Gjendal, K., Kiersgaard, M. K., Abelson, K. et al. 2020. Comparison of sublingual, facial and retro-bulbar blood sampling in mice in relation to animal welfare and blood quality. Journal of Pharmacological and Toxicological Methods 103, 106680.

Introduction: Repeated blood sampling is a common procedure in laboratory mice, but at present it is unknown which technique has the least impact on the animals when large or repeated blood samples are required. Retro-bulbar sinus puncture is a reliable technique but has been shown to cause many changes in the animals, why sublingual and facial vein puncture have been suggested as suitable alternatives.

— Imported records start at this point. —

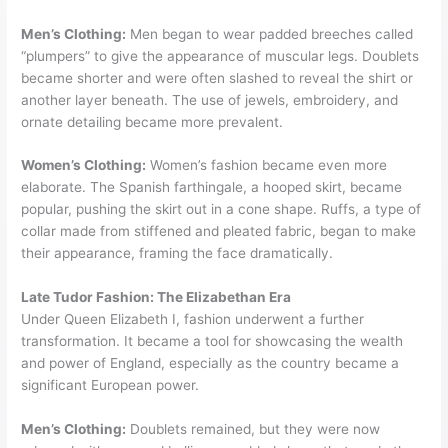
Men’s Clothing:
Men began to wear padded breeches called
“plumpers” to give the appearance of muscular legs. Doublets
became shorter and were often slashed to reveal the shirt or
another layer beneath. The use of jewels, embroidery, and
ornate detailing became more prevalent.
Women’s Clothing:
Women’s fashion became even more
elaborate. The Spanish farthingale, a hooped skirt, became
popular, pushing the skirt out in a cone shape. Ruffs, a type of
collar made from stiffened and pleated fabric, began to make
their appearance, framing the face dramatically.
Late Tudor Fashion: The Elizabethan Era
Under Queen Elizabeth I, fashion underwent a further
transformation. It became a tool for showcasing the wealth
and power of England, especially as the country became a
significant European power.
Men’s Clothing:
Doublets remained, but they were now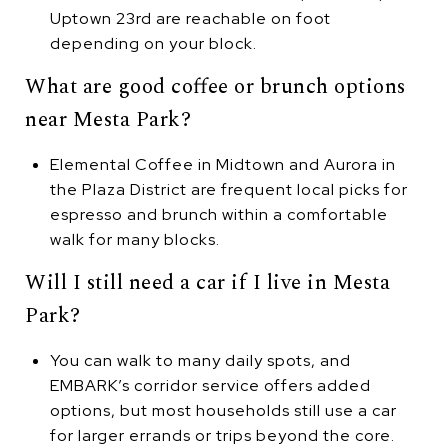
Uptown 23rd are reachable on foot
depending on your block.
What are good coffee or brunch options
near Mesta Park?
Elemental Coffee in Midtown and Aurora in
the Plaza District are frequent local picks for
espresso and brunch within a comfortable
walk for many blocks.
Will I still need a car if I live in Mesta
Park?
You can walk to many daily spots, and
EMBARK’s corridor service offers added
options, but most households still use a car
for larger errands or trips beyond the core.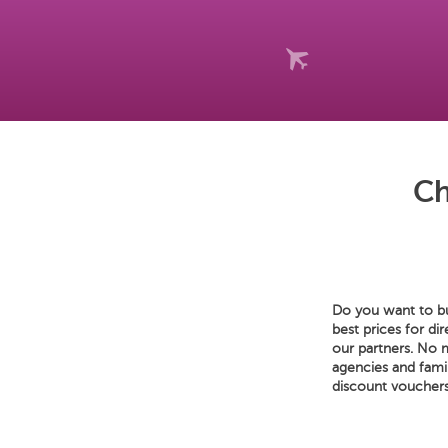
Ch
Do you want to buy
best prices for di
our partners. No m
agencies and fami
discount vouchers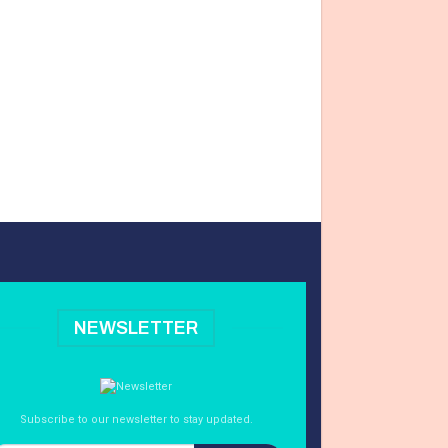
NEWSLETTER
Subscribe to our newsletter to stay updated.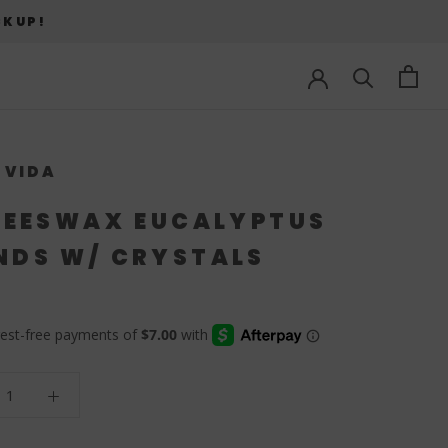
CKUP!
 VIDA
BEESWAX EUCALYPTUS
DS W/ CRYSTALS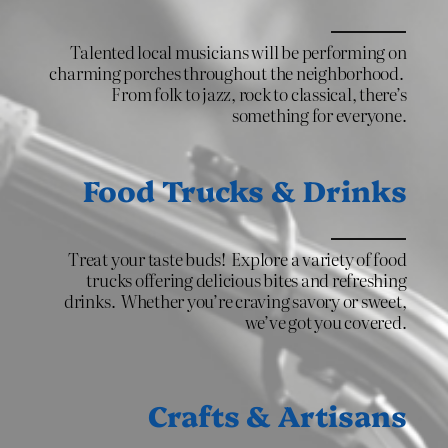
Talented local musicians will be performing on
charming porches throughout the neighborhood.
From folk to jazz, rock to classical, there’s
something for everyone.
Food Trucks & Drinks
Treat your taste buds! Explore a variety of food
trucks offering delicious bites and refreshing
drinks. Whether you’re craving savory or sweet,
we’ve got you covered.
Crafts & Artisans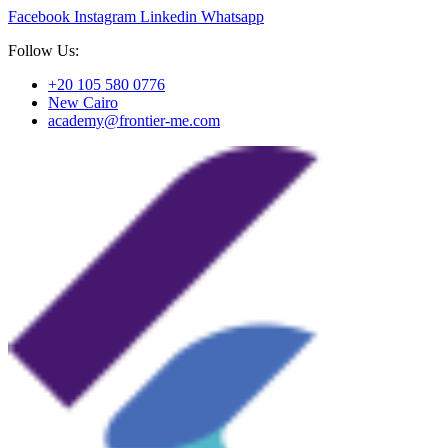
Facebook
Instagram
Linkedin
Whatsapp
Follow Us:
+20 105 580 0776
New Cairo
academy@frontier-me.com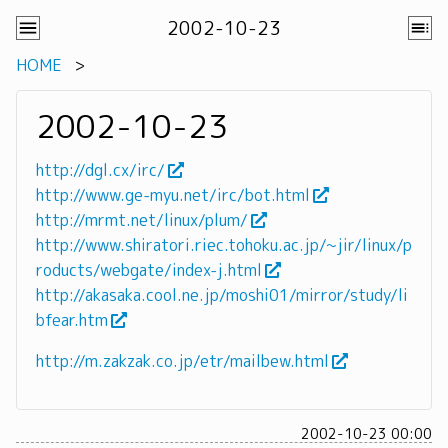
2002-10-23
HOME
2002-10-23
http://dgl.cx/irc/
http://www.ge-myu.net/irc/bot.html
http://mrmt.net/linux/plum/
http://www.shiratori.riec.tohoku.ac.jp/~jir/linux/p
roducts/webgate/index-j.html
http://akasaka.cool.ne.jp/moshi01/mirror/study/li
bfear.htm
http://m.zakzak.co.jp/etr/mailbew.html
2002-10-23 00:00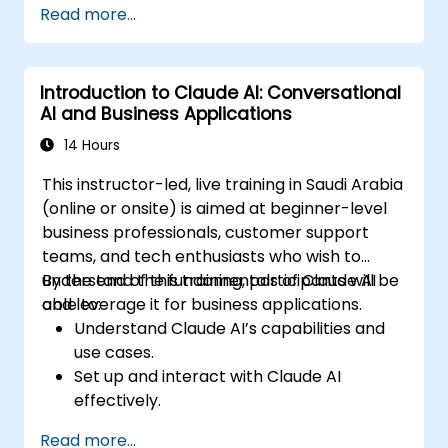
Read more...
Introduction to Claude AI: Conversational
AI and Business Applications
14 Hours
This instructor-led, live training in Saudi Arabia
(online or onsite) is aimed at beginner-level
business professionals, customer support
teams, and tech enthusiasts who wish to
understand the fundamentals of Claude AI
By the end of this training, participants will be
and leverage it for business applications.
able to:
Understand Claude AI’s capabilities and
use cases.
Set up and interact with Claude AI
effectively.
Automate business workflows with
Read more...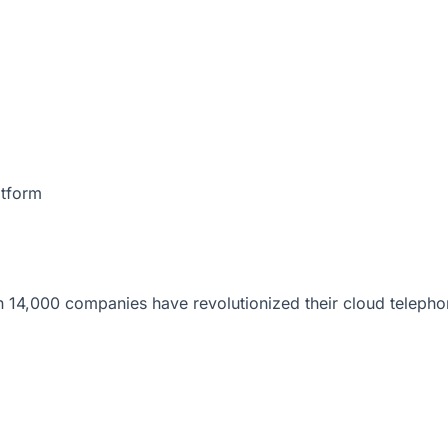
atform
 14,000 companies have revolutionized their cloud telepho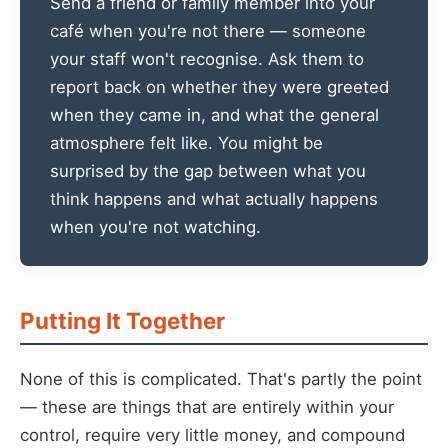
Send a friend or family member into your
café when you're not there — someone
your staff won't recognise. Ask them to
report back on whether they were greeted
when they came in, and what the general
atmosphere felt like. You might be
surprised by the gap between what you
think happens and what actually happens
when you're not watching.
Putting It Together
None of this is complicated. That's partly the point
— these are things that are entirely within your
control, require very little money, and compound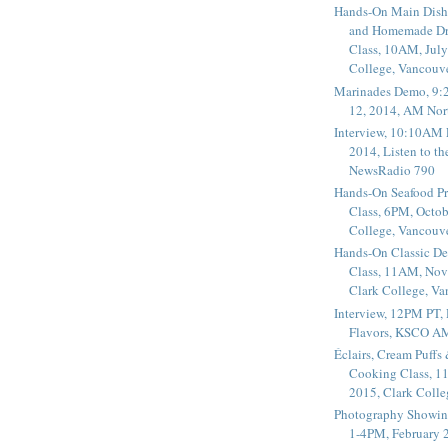
Hands-On Main Dish
and Homemade Dr
Class, 10AM, July
College, Vancouv
Marinades Demo, 9:
12, 2014, AM Nor
Interview, 10:10AM 
2014, Listen to t
NewsRadio 790
Hands-On Seafood P
Class, 6PM, Octob
College, Vancouv
Hands-On Classic De
Class, 11AM, Nov
Clark College, V
Interview, 12PM PT,
Flavors, KSCO A
Éclairs, Cream Puffs
Cooking Class, 1
2015, Clark Coll
Photography Showin
1-4PM, February 2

This study investigated 1) which of the three blood sampling techniques had the least impact on nest building activity, level of faecal corticosterone metabolites, body weight, fur status, and macroscopic changes, 2) whether the blood sampling techniques gave rise to variation in blood quality between blood samples, and 3) whether sublingual and facial vein puncture should be performed with or without anaesthesia in female C57BL/6 mice. Method: Three hundred and sixty C57BL/6 female mice divided into five batches were included in the study and randomized to a short (blood sampling on Day 8, 9 and 10) or a long protocol (blood sampling on Day 8, 15 and 22). Each protocol consisted of six identical groups: sublingual vein puncture (SVP), sublingual vein puncture in isoflurane (SVPiso), facial vein puncture (FVP), facial vein puncture in isoflurane (FVPiso), retro-bulbar sinus puncture (RBP), and a control group (CONTROL) with only scruffing being performed. At baseline (Day 2) nest building activity (NBA) was assessed and faecal pellets collected for evaluation of faecal corticosterone metabolites (FCM). The day after each blood sampling day NBA and FCM were reassessed. Results and conclusion: None of the blood sampling techniques proved to be superior to the others in any of the measured parameters. Finally, sublingual and facial vein puncture performed under anaesthesia gave rise to variation in the quality of the blood. A refinement of all three techniques are therefore warranted.